*** Input data Section Begins ***

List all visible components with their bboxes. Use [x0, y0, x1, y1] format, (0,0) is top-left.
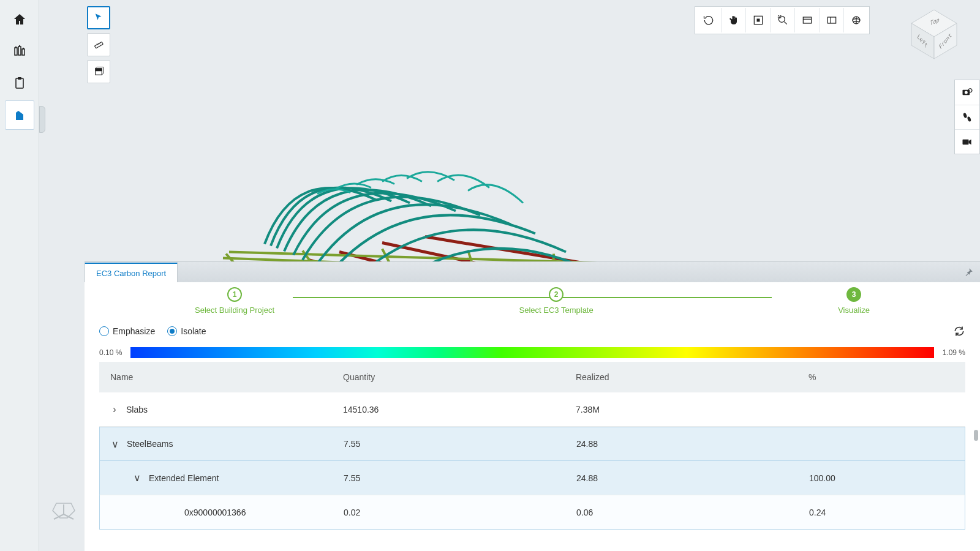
svg-rect-4 — [18, 77, 21, 80]
wizard-steps: 1 Select Building Project 2 Select EC3 T… — [85, 282, 980, 319]
display-mode-row: Emphasize Isolate — [85, 319, 980, 343]
mini-toolbar — [87, 6, 110, 83]
svg-rect-21 — [96, 69, 102, 72]
svg-rect-27 — [803, 17, 811, 23]
tool-view-iso[interactable] — [819, 8, 843, 32]
table-row[interactable]: ∨ SteelBeams 7.55 24.88 — [99, 427, 965, 461]
nav-gauge[interactable] — [5, 37, 34, 66]
scale-min: 0.10 % — [99, 348, 122, 357]
scrollbar-thumb[interactable] — [974, 430, 978, 441]
step-1[interactable]: 1 Select Building Project — [195, 287, 274, 315]
svg-point-38 — [965, 91, 968, 94]
radio-isolate[interactable]: Isolate — [167, 326, 206, 336]
tool-walk[interactable] — [955, 105, 979, 129]
nav-building[interactable] — [5, 100, 34, 130]
svg-rect-16 — [94, 42, 103, 48]
table-row[interactable]: › Slabs 14510.36 7.38M — [99, 392, 965, 427]
svg-rect-29 — [827, 17, 835, 23]
color-scale-row: 0.10 % 1.09 % — [85, 343, 980, 362]
table-header: Name Quantity Realized % — [99, 362, 965, 392]
svg-rect-3 — [16, 78, 23, 88]
tool-zoom-limits[interactable] — [843, 8, 868, 32]
nav-home[interactable] — [5, 5, 34, 34]
step-3[interactable]: 3 Visualize — [838, 287, 870, 315]
bottom-panel: EC3 Carbon Report 1 Select Building Proj… — [85, 261, 980, 551]
svg-rect-42 — [963, 139, 969, 144]
svg-point-40 — [963, 112, 968, 118]
table-row[interactable]: ∨ Extended Element 7.55 24.88 100.00 — [99, 461, 965, 495]
tool-view-front[interactable] — [794, 8, 819, 32]
tab-ec3-report[interactable]: EC3 Carbon Report — [85, 263, 178, 282]
tool-measure[interactable] — [87, 33, 110, 56]
col-pct: % — [809, 372, 954, 382]
step-2[interactable]: 2 Select EC3 Template — [519, 287, 594, 315]
results-table: Name Quantity Realized % › Slabs 14510.3… — [85, 362, 980, 551]
col-quantity: Quantity — [343, 372, 576, 382]
sidebar-resize-handle[interactable] — [39, 106, 45, 133]
tool-camera-settings[interactable] — [955, 80, 979, 105]
svg-point-24 — [778, 16, 785, 22]
tool-orbit[interactable] — [696, 8, 721, 32]
color-gradient-bar — [130, 347, 933, 358]
tool-fit[interactable] — [745, 8, 770, 32]
table-row[interactable]: 0x90000001366 0.02 0.06 0.24 — [99, 495, 965, 530]
tab-bar: EC3 Carbon Report — [85, 261, 980, 282]
col-realized: Realized — [576, 372, 809, 382]
right-toolbar — [954, 80, 980, 154]
svg-point-0 — [15, 47, 16, 48]
scale-max: 1.09 % — [943, 348, 965, 357]
left-nav-rail — [0, 0, 39, 551]
viewport-3d[interactable]: Top Left Front EC3 Carbon Report 1 Sel — [39, 0, 980, 551]
chevron-right-icon[interactable]: › — [110, 405, 119, 414]
tool-zoom-area[interactable] — [770, 8, 794, 32]
tool-pan[interactable] — [721, 8, 745, 32]
col-name: Name — [110, 372, 343, 382]
tool-video[interactable] — [955, 129, 979, 154]
chevron-down-icon[interactable]: ∨ — [111, 440, 119, 448]
radio-emphasize[interactable]: Emphasize — [99, 326, 155, 336]
svg-point-41 — [967, 116, 972, 122]
refresh-icon[interactable] — [953, 325, 965, 337]
view-cube[interactable]: Top Left Front — [907, 6, 962, 61]
view-toolbar — [695, 6, 870, 34]
svg-rect-23 — [756, 19, 760, 22]
pin-icon[interactable] — [963, 267, 974, 278]
nav-clipboard[interactable] — [5, 69, 34, 98]
svg-point-1 — [18, 45, 20, 47]
svg-point-2 — [22, 48, 23, 49]
wcs-triad-icon — [51, 502, 76, 527]
chevron-down-icon[interactable]: ∨ — [133, 474, 141, 482]
tool-section[interactable] — [87, 60, 110, 83]
tool-select[interactable] — [87, 6, 110, 29]
svg-line-25 — [784, 22, 786, 24]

*** Input data Section Ends ***

* _Exercise objective_
The answer should be all lines from the entries above that hold the word "rect".

* _Task result_
svg-rect-4 — [18, 77, 21, 80]
svg-rect-21 — [96, 69, 102, 72]
svg-rect-27 — [803, 17, 811, 23]
svg-rect-16 — [94, 42, 103, 48]
svg-rect-29 — [827, 17, 835, 23]
svg-rect-3 — [16, 78, 23, 88]
svg-rect-42 — [963, 139, 969, 144]
svg-rect-23 — [756, 19, 760, 22]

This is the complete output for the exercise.